チョ・ナムジョ著(斎藤真理子訳) 「82年生まれ、キム・ジヨン」を読みました。


キム・ジヨンはティーンの頃をIMF危機下に過ごした、比較的平均的な韓国人女性。そして韓国は家父長制の名残を強く残した社会です。


その彼女が、解離性障害のような、産後うつのような、メンタルの壊れ方をして、精神科にかかり、その生育歴の聞き取りを通して、現代韓国人女性の苦悩、特に女性ならではの苦悩を炙り出していきます。


小さな女性差別が少しずつ降り積もって、それでも真面目に生きてきた彼女。出産とともに退職しますが、「味噌女」とか「ママ虫」とか、夫の稼ぎに寄生する女といった意味の揶揄を受けたりします。


家父長制の時代から、女性も教育を受ける権利を享受し就職もあたり前になる時代へと変わっていっても、底辺には出産で戦力が落ちる女性より男性を重んじる意識、いやもっと底に男尊女卑の意識がみえ隠れする韓国社会。


そこで生きる女性達は多くのフラストレーションを抱えています。


でも、これは韓国だけの問題ではなく、濃淡はあれ、日本でも同様のことはあります。いえ、他の先進国ですら、同一線上の問題点は皆無とは言えないような気がします。


育児はどうしても女性の負担が大きくなりがちで、自己実現とどう兼ね合わせるかは、あるいは経済の問題とどう両立させるかは、一筋縄ではいかないからです。


これに、女性を下に見る潜在意識が社会の底に流れていて(文化により、個人により差はあれど)、特に悪意はなくまた男女を問わず家事は女性の仕事との思い込みがあったりすれば、女性の立場はしばしば辛いものになります。


一般的に「性の商品化」と言えば、概ね商品にされるのは女性の方。


ただ、当人が、別に世の中このようなものと受け流しつつ、世の中の実をとるバイタリティでかわしていくことができれば(小説内のジヨンの母 オ・ミスクがその例)まだ救いがあるのでしょうが、世の中の理不尽や不公平感に苛まれはじめ心の奥深いところまで傷ついていくと。。。

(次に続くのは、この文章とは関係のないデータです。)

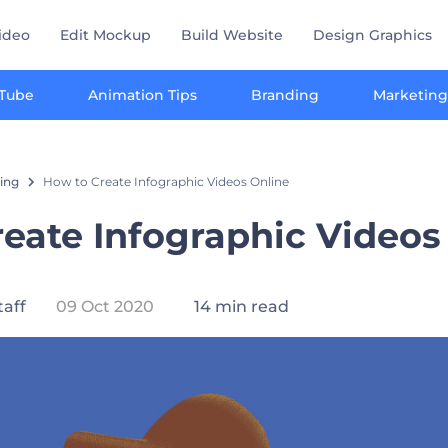
ideo
Edit Mockup
Build Website
Design Graphics
Tube
Animation Tips
Branding
Marketing
ting
How to Create Infographic Videos Online
eate Infographic Videos
taff
09 Oct 2020
14 min read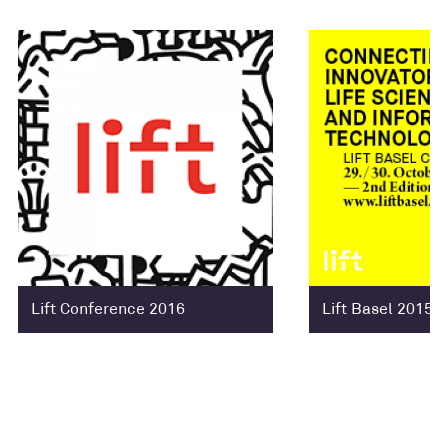
Lift Conference 2016
Lift Basel 2015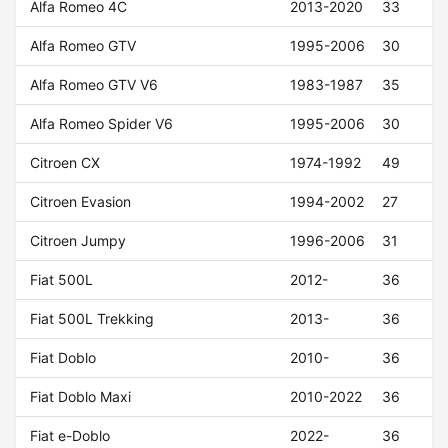
Alfa Romeo 4C
2013-2020
33
Alfa Romeo GTV
1995-2006
30
Alfa Romeo GTV V6
1983-1987
35
Alfa Romeo Spider V6
1995-2006
30
Citroen CX
1974-1992
49
Citroen Evasion
1994-2002
27
Citroen Jumpy
1996-2006
31
Fiat 500L
2012-
36
Fiat 500L Trekking
2013-
36
Fiat Doblo
2010-
36
Fiat Doblo Maxi
2010-2022
36
Fiat e-Doblo
2022-
36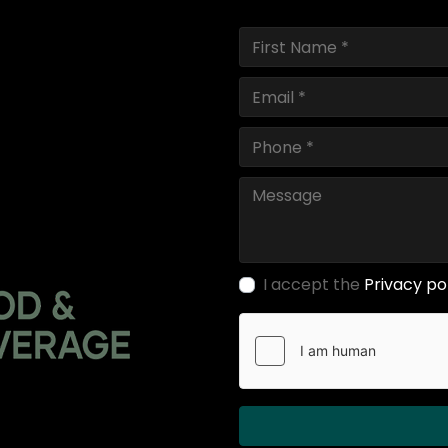
I accept the
Privacy po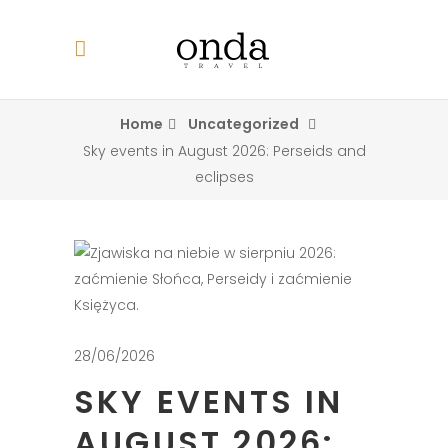
Home
Uncategorized
Sky events in August 2026: Perseids and
eclipses
28/06/2026
SKY EVENTS IN
AUGUST 2026: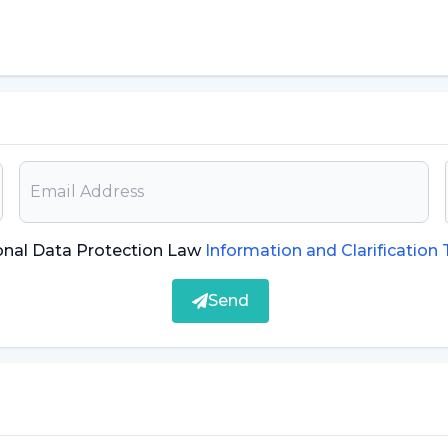
puter
 turned off
s such as irritability or excessive sweating.
ivities, play games and socialize in the virtual
school spend a lot of time in front of the
 personal and social development. Other causes of
onal Data Protection Law
Information and Clarification
Send
h as games and activities in real life through the
elf from his/her environment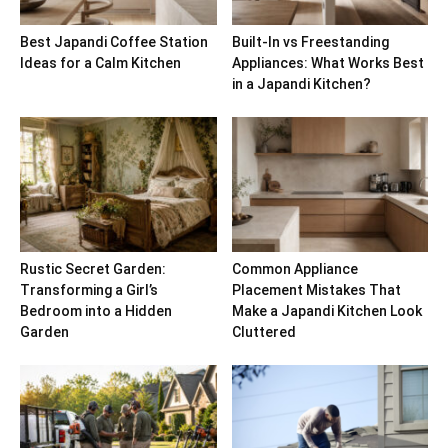
Best Japandi Coffee Station
Built-In vs Freestanding
Ideas for a Calm Kitchen
Appliances: What Works Best
in a Japandi Kitchen?
Rustic Secret Garden:
Common Appliance
Transforming a Girl’s
Placement Mistakes That
Bedroom into a Hidden
Make a Japandi Kitchen Look
Garden
Cluttered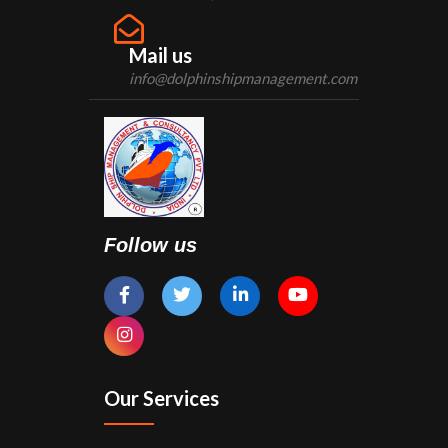
Mail us
info@dolphinshipmanagement.com
Follow us
Our Services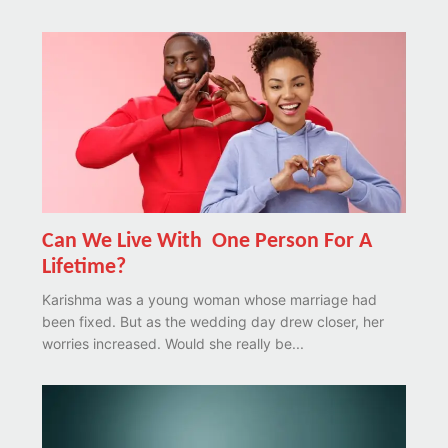
Can We Live With One Person For A
Lifetime?
Karishma was a young woman whose marriage had
been fixed. But as the wedding day drew closer, her
worries increased. Would she really be...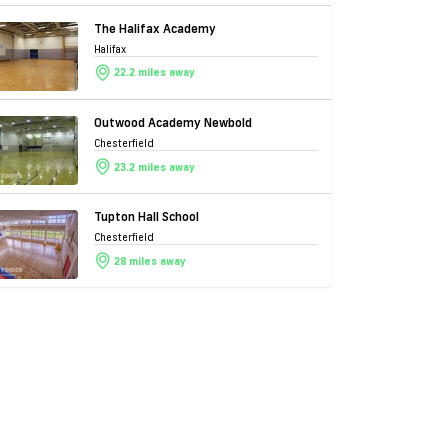
The Halifax Academy
Halifax
22.2 miles away
Outwood Academy Newbold
Chesterfield
23.2 miles away
Tupton Hall School
Chesterfield
28 miles away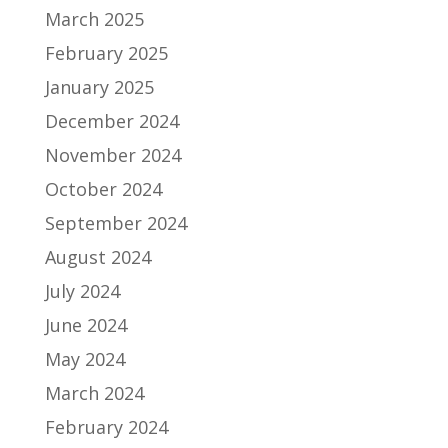
March 2025
February 2025
January 2025
December 2024
November 2024
October 2024
September 2024
August 2024
July 2024
June 2024
May 2024
March 2024
February 2024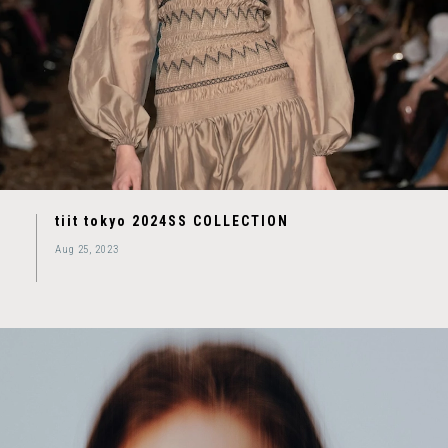
tiit tokyo 2024SS COLLECTION
Aug 25, 2023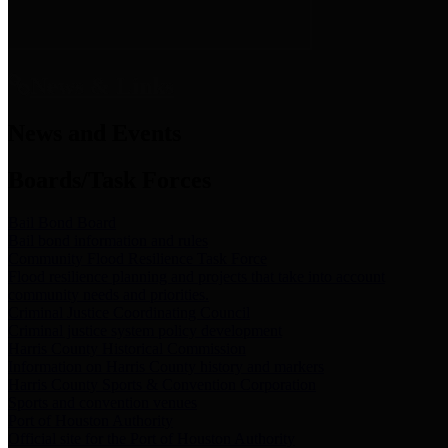
News & Links
News and Events
Boards/Task Forces
Bail Bond Board
Bail bond information and rules
Community Flood Resilience Task Force
Flood resilience planning and projects that take into account
community needs and priorities.
Criminal Justice Coordinating Council
Criminal justice system policy development
Harris County Historical Commission
Information on Harris County history and markers
Harris County Sports & Convention Corporation
Sports and convention venues
Port of Houston Authority
Official site for the Port of Houston Authority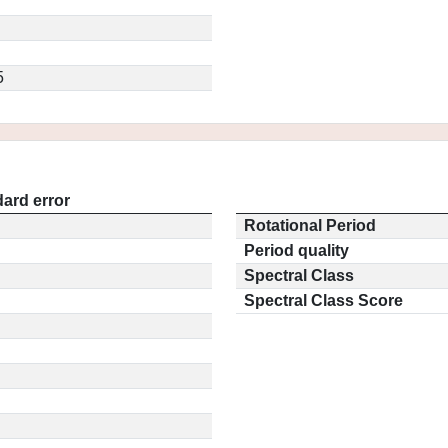
5
ard error
Rotational Period
Period quality
Spectral Class
Spectral Class Score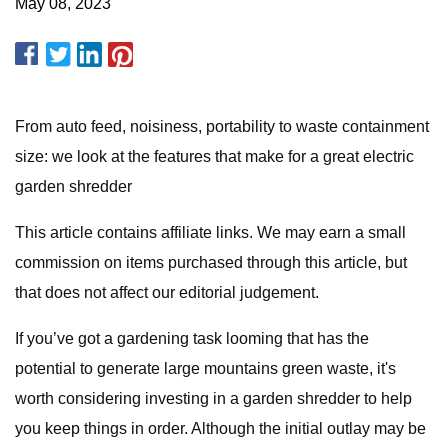
May 08, 2023
From auto feed, noisiness, portability to waste containment
size: we look at the features that make for a great electric
garden shredder
This article contains affiliate links. We may earn a small
commission on items purchased through this article, but
that does not affect our editorial judgement.
If you’ve got a gardening task looming that has the
potential to generate large mountains green waste, it's
worth considering investing in a garden shredder to help
you keep things in order. Although the initial outlay may be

解説によると、韓国では男性だけに徴兵制があるために、逆差別を感じている男性も少なくないとか。


どっちの性も、いや性とか関係なく不幸を抱えやすいのが現代なのかもしれません。


現代というのは情報社会で、自分以外の人の情報が可視化され過ぎて、比較が容易すぎるので、不公平感に苛まれやすいのかも。いいか悪いかは別にして「知らぬが仏」。

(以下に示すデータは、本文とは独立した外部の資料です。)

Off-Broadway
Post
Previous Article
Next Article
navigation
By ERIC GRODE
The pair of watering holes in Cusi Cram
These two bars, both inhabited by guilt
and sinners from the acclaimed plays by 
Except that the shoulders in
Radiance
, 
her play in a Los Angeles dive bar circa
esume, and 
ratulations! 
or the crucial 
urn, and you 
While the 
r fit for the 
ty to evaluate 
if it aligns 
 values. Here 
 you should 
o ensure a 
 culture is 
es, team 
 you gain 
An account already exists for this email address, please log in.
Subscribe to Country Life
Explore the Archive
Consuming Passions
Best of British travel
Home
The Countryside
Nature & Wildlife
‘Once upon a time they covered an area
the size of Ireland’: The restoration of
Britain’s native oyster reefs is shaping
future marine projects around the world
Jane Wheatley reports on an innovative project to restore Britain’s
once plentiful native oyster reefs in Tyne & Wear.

さて、小説には落ちがあって、キム・ジヨンの精神科の主治医には、教授も狙えるような才能ある眼科医の妻がいるですが、この妻も、子供が発達障害の可能性があるために、教授になるどころか、医師の仕事さえ諦めてしまうというエピソードが語られます。自分ではどうすることもできない大きな壁というのが人生至るところにあるのですね。